Literacy (reading and writing) is taught through the phonics programme Letters and Sounds. This is a structured, systematic and comprehensive approach to teaching reading, writing and spelling, which continues into Key Stage 1.
We have a well-equipped outdoor learning area, with many exciting learning opportunities, including a construction zone, a sand pit and a garden for digging and growing. We love going out and about in our wonderful school grounds to observe changes and explore the natural environment. We also offer the children Forest School sessions at a woodland site a short walk away on the Nower. The environment and activities inside and outside are carefully planned to promote learning, so while it may look as though the children are ‘just playing,’ they are actually learning all the time.
The classrooms and outdoor space are organised so that children can access most resources by themselves, and they can extend their own learning independently. These are called enabling environments. Rather than having set topics we follow children’s interests and provide hands on experiences to engage the children. Our resources are open-ended and can be used flexibly so that the children are not restricted and can follow their interests and ideas creatively. Our timetable allows for long periods of free-flow independent play both inside and outside, which enables children to become deeply involved in their learning.
An important part of teaching in Reception is through interactions. Adults observe the children closely as they play, and join in sensitively to support them and move their learning on, extending their language and thinking, and helping to develop their skills. Our aim is that the children leave Reception as happy, confident, independent learners, who are settled into school and ready for the challenges of Year 1
We use Tapestry Online Learning Journals to track children’s learning and share it with parents and carers. Each child has their own login, where parents and carers can see what they’ve been doing in school and add their own comments or observations about their child’s learning at home.
All children are expected to read and to practise their spelling / number facts daily at home. From Year 2 onwards, children bring home maths practice books and are expected to complete about a page each week. Occasionally, teachers may set additional home learning tasks to support the work being done in school.
When children start in Reception, they learn to print letters (without the lead in/out strokes used for joining, in order to ensure they are secure with the letter shape first, and can form it correctly. Once this is secure, they will be introduced to a cursive script which is the foundation for joined handwriting.
Phonics and Spelling
Children in Key Stage 1 follow the Letters and Sounds programme for learning phonics, which consists of six phases.
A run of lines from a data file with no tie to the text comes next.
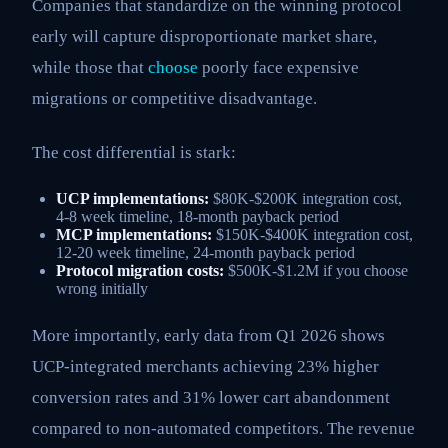
Companies that standardize on the winning protocol
early will capture disproportionate market share,
while those that
choose
poorly face expensive
migrations or competitive disadvantage.
The cost differential is stark:
UCP implementations:
$80K-$200K integration cost,
4-8 week timeline, 18-month payback period
MCP implementations:
$150K-$400K integration cost,
12-20 week timeline, 24-month payback period
Protocol migration costs:
$500K-$1.2M if you choose
wrong initially
More importantly, early data from Q1 2026 shows
UCP-integrated merchants achieving 23% higher
conversion rates and 31% lower cart abandonment
compared to non-automated competitors. The revenue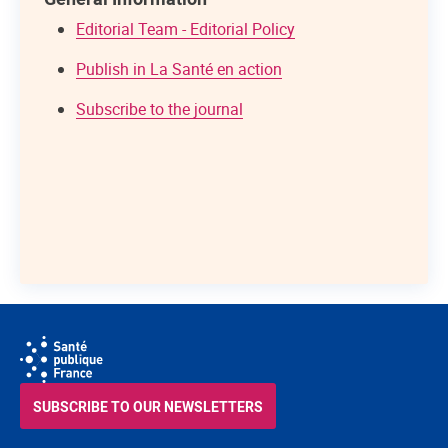
Editorial Team - Editorial Policy
Publish in La Santé en action
Subscribe to the journal
SUBSCRIBE TO OUR NEWSLETTERS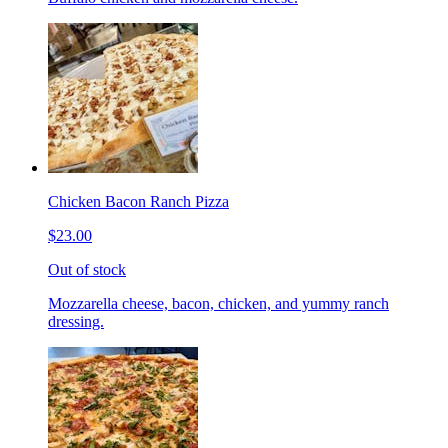
Chicken Bacon Ranch Pizza
$23.00
Out of stock
Mozzarella cheese, bacon, chicken, and yummy ranch
dressing.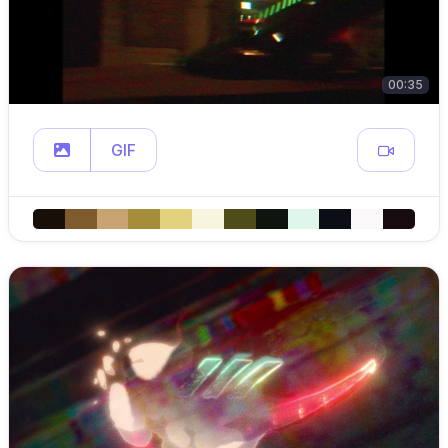
00:35
GIF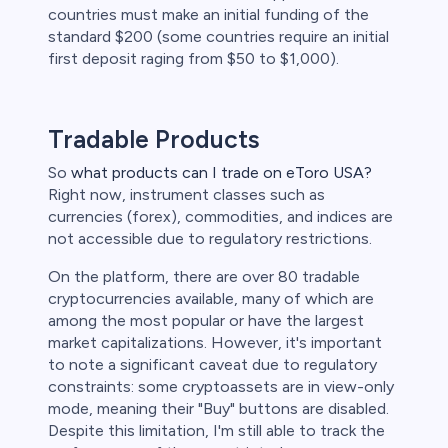
countries must make an initial funding of the
standard $200 (some countries require an initial
first deposit raging from $50 to $1,000).
Tradable Products
So
what products can I trade on eToro USA?
Right now, instrument classes such as
currencies (forex), commodities, and indices are
not accessible due to regulatory restrictions.
On the platform, there are over 80 tradable
cryptocurrencies available, many of which are
among the most popular or have the largest
market capitalizations. However, it's important
to note a significant caveat due to regulatory
constraints: some cryptoassets are in view-only
mode, meaning their "Buy" buttons are disabled.
Despite this limitation, I'm still able to track the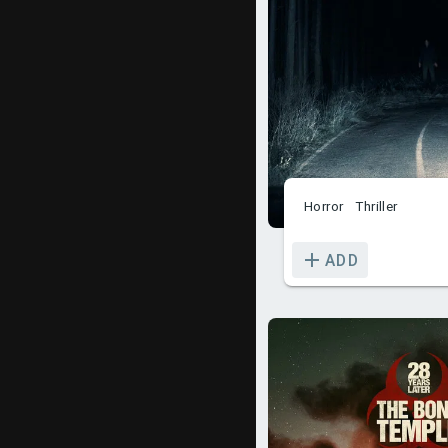
Horror
Thriller
ADD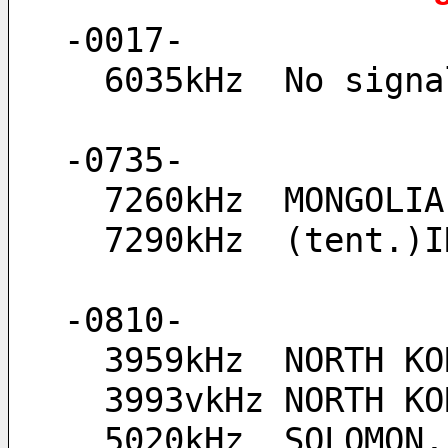
-0017-
  6035kHz  No sig
-0735-
  7260kHz  MONGOL
  7290kHz  (tent.
-0810-
  3959kHz  NORTH K
  3993vkHz NORTH 
  5020kHz  SOLOMON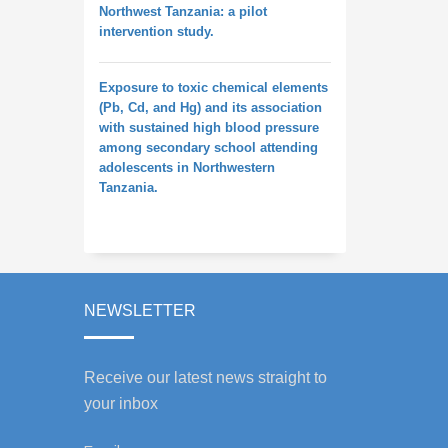
Northwest Tanzania: a pilot
intervention study.
Exposure to toxic chemical elements
(Pb, Cd, and Hg) and its association
with sustained high blood pressure
among secondary school attending
adolescents in Northwestern
Tanzania.
NEWSLETTER
Receive our latest news straight to
your inbox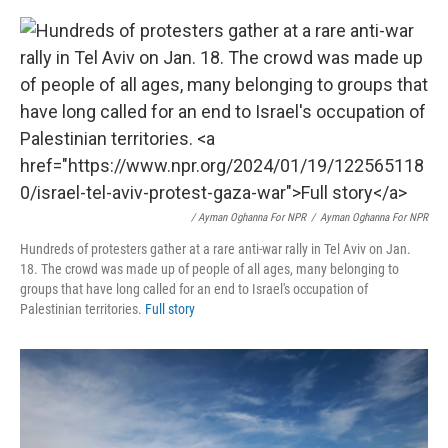
/ Ayman Oghanna For NPR
/
Ayman Oghanna For NPR
Hundreds of protesters gather at a rare anti-war rally in Tel Aviv on Jan.
18. The crowd was made up of people of all ages, many belonging to
groups that have long called for an end to Israel's occupation of
Palestinian territories.
Full story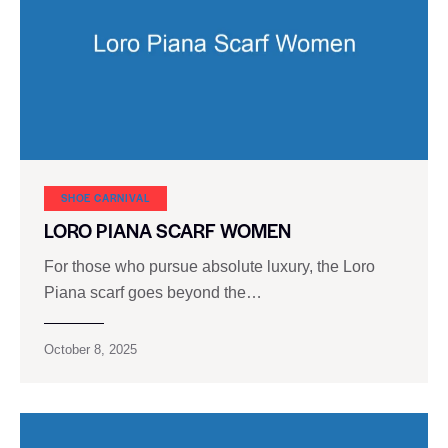
SHOE CARNIVAL​
LORO PIANA SCARF WOMEN
For those who pursue absolute luxury, the Loro
Piana scarf goes beyond the…
October 8, 2025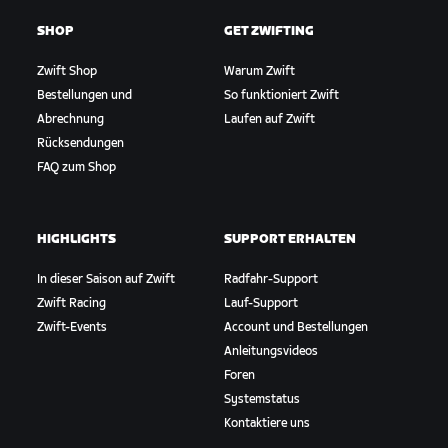
SHOP
GET ZWIFTING
Zwift Shop
Warum Zwift
Bestellungen und
So funktioniert Zwift
Abrechnung
Laufen auf Zwift
Rücksendungen
FAQ zum Shop
HIGHLIGHTS
SUPPORT ERHALTEN
In dieser Saison auf Zwift
Radfahr-Support
Zwift Racing
Lauf-Support
Zwift-Events
Account und Bestellungen
Anleitungsvideos
Foren
Systemstatus
Kontaktiere uns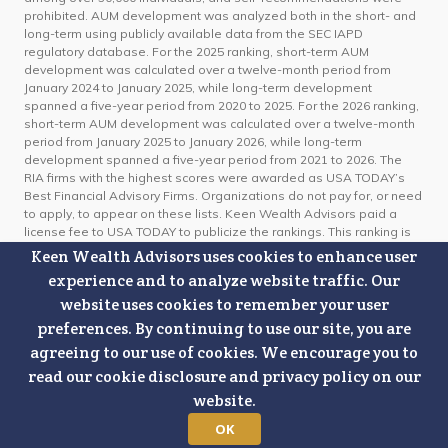
prohibited. AUM development was analyzed both in the short- and
long-term using publicly available data from the SEC IAPD
regulatory database. For the 2025 ranking, short-term AUM
development was calculated over a twelve-month period from
January 2024 to January 2025, while long-term development
spanned a five-year period from 2020 to 2025. For the 2026 ranking,
short-term AUM development was calculated over a twelve-month
period from January 2025 to January 2026, while long-term
development spanned a five-year period from 2021 to 2026. The
RIA firms with the highest scores were awarded as USA TODAY’s
Best Financial Advisory Firms. Organizations do not pay for, or need
to apply, to appear on these lists. Keen Wealth Advisors paid a
license fee to USA TODAY to publicize the rankings. This ranking is
not indicative of future investment performance or client experience.
Keen Wealth Advisors uses cookies to enhance user
For information on the methodology used, click here:
USA TODAY's
experience and to analyze website traffic. Our
Best Financial Advisory Firms US Methodology 2025 & 2026
website uses cookies to remember your user
preferences. By continuing to use our site, you are
Certified Financial Planner Board of Standards Center for Financial
Planning, Inc. owns and licenses the certification marks CFP®,
agreeing to our use of cookies. We encourage you to
CERTIFIED FINANCIAL PLANNER®, and CFP® (with plaque design) in
read our cookie disclosure and privacy policy on our
the United States to Certified Financial Planner Board of Standards,
website.
Inc., which authorizes individuals who successfully complete the
organization’s initial and ongoing certification requirements to use
OK
the certification marks.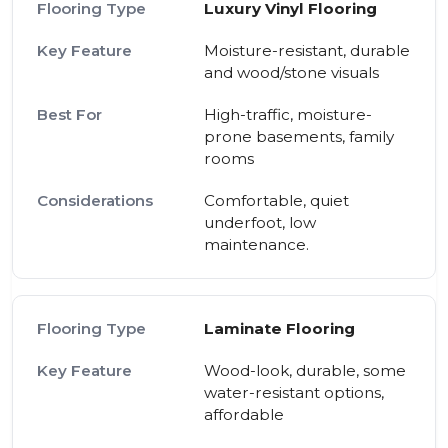
Luxury Vinyl Flooring
Moisture-resistant, durable
and wood/stone visuals
High-traffic, moisture-
prone basements, family
rooms
Comfortable, quiet
underfoot, low
maintenance.
Laminate Flooring
Wood-look, durable, some
water-resistant options,
affordable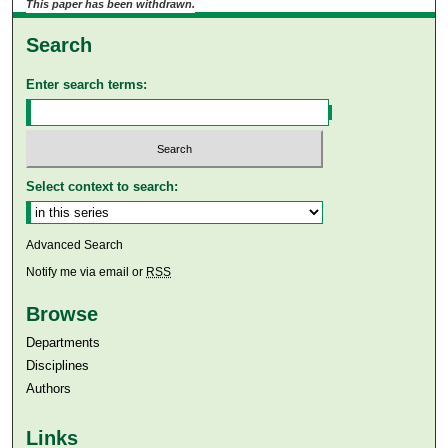
This paper has been withdrawn.
Search
Enter search terms:
Select context to search:
Advanced Search
Notify me via email or
RSS
Browse
Departments
Disciplines
Authors
Links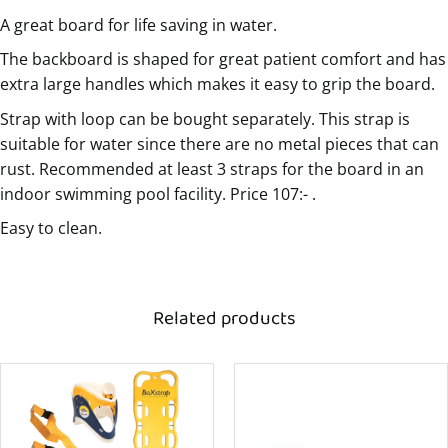
A great board for life saving in water.
The backboard is shaped for great patient comfort and has
extra large handles which makes it easy to grip the board.
Strap with loop can be bought separately. This strap is
suitable for water since there are no metal pieces that can
rust. Recommended at least 3 straps for the board in an
indoor swimming pool facility. Price 107:- .
Easy to clean.
Related products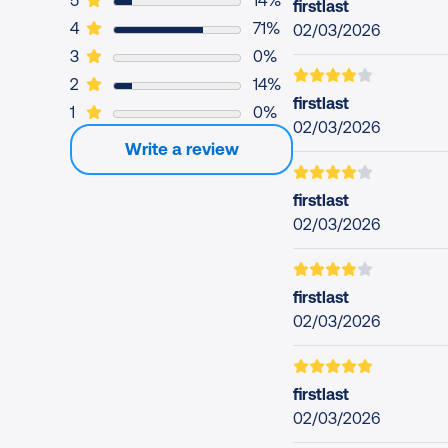
5
14%
firstlast
5 users rated this app 4 out of 5
4
71%
02/03/2026
0 users rated this app 3 out of 5
3
0%
1 user rated this app 2 out of 5
2
14%
firstlast
0 users rated this app 1 out of 5
1
0%
02/03/2026
Write a review
firstlast
02/03/2026
firstlast
02/03/2026
firstlast
02/03/2026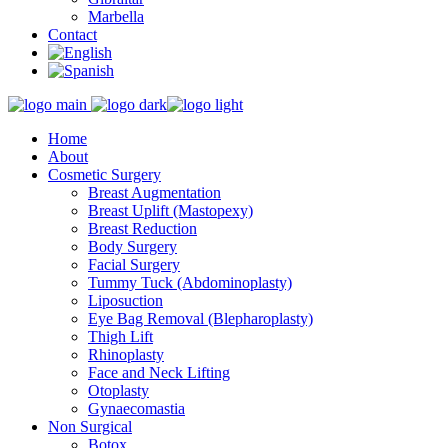
Marbella
Contact
Home
About
Cosmetic Surgery
Breast Augmentation
Breast Uplift (Mastopexy)
Breast Reduction
Body Surgery
Facial Surgery
Tummy Tuck (Abdominoplasty)
Liposuction
Eye Bag Removal (Blepharoplasty)
Thigh Lift
Rhinoplasty
Face and Neck Lifting
Otoplasty
Gynaecomastia
Non Surgical
Botox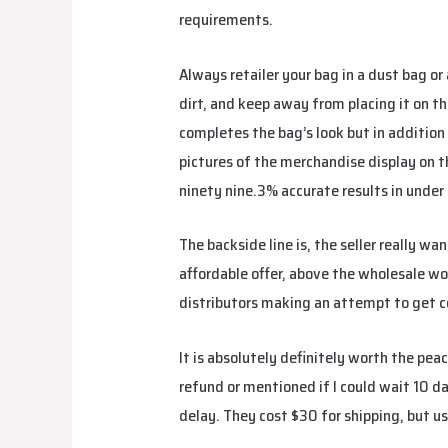
requirements.
Always retailer your bag in a dust bag or 
dirt, and keep away from placing it on th
completes the bag’s look but in addition
pictures of the merchandise display on 
ninety nine.3% accurate results in under 
The backside line is, the seller really w
affordable offer, above the wholesale wor
distributors making an attempt to get 
It is absolutely definitely worth the pe
refund or mentioned if I could wait 10 d
delay. They cost $30 for shipping, but us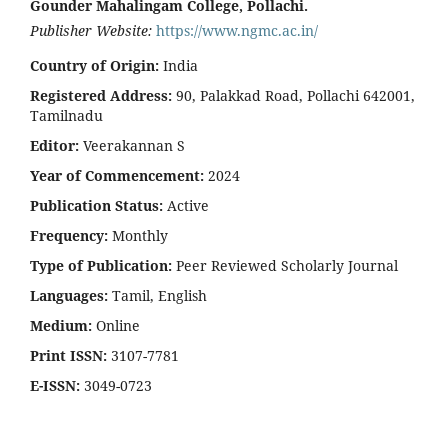
Gounder Mahalingam College, Pollachi.
Publisher Website:
https://www.ngmc.ac.in/
Country of Origin:
India
Registered Address:
90, Palakkad Road, Pollachi 642001,
Tamilnadu
Editor:
Veerakannan S
Year of Commencement:
2024
Publication Status:
Active
Frequency:
Monthly
Type of Publication:
Peer Reviewed Scholarly Journal
Languages:
Tamil, English
Medium:
Online
Print ISSN:
3107-7781
E-ISSN:
3049-0723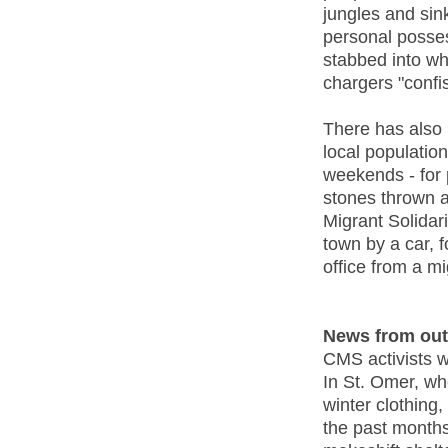
jungles and sin
personal posses
stabbed into wh
chargers "confi
There has also 
local populatio
weekends - for 
stones thrown a
Migrant Solidar
town by a car, 
office from a mi
News from out
CMS activists w
In St. Omer, wh
winter clothing,
the past months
We also use a programme called No Nonsense Spelling to teach spelling rules and patterns, which children practice in school and at home. Alongside this, we have a new spelling programme called Dojo Spelling, which focuses on high frequency or tricky words. Children work through different coloured Dojo belts to master these words.
Our spelling programmes all follow the national curriculum for English, and in Key Stage 2 children also learn the spellings from the compulsory word lists for their year groups.
Our teaching in maths is supported with many resources, including the use of Numicon to help develop children’s understanding of number concepts.